* _Problem details_: With the exception of the pictures, write out the data below precisely.
:: Available data
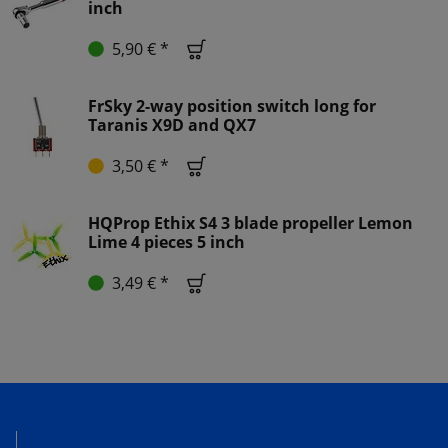
inch
5,90 € *
FrSky 2-way position switch long for
Taranis X9D and QX7
3,50 € *
HQProp Ethix S4 3 blade propeller Lemon
Lime 4 pieces 5 inch
3,49 € *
::::
* _Problem solution_:
inch
5,90 € *
FrSky 2-way position switch long for
Taranis X9D and QX7
3,50 € *
HQProp Ethix S4 3 blade propeller Lemon
Lime 4 pieces 5 inch
3,49 € *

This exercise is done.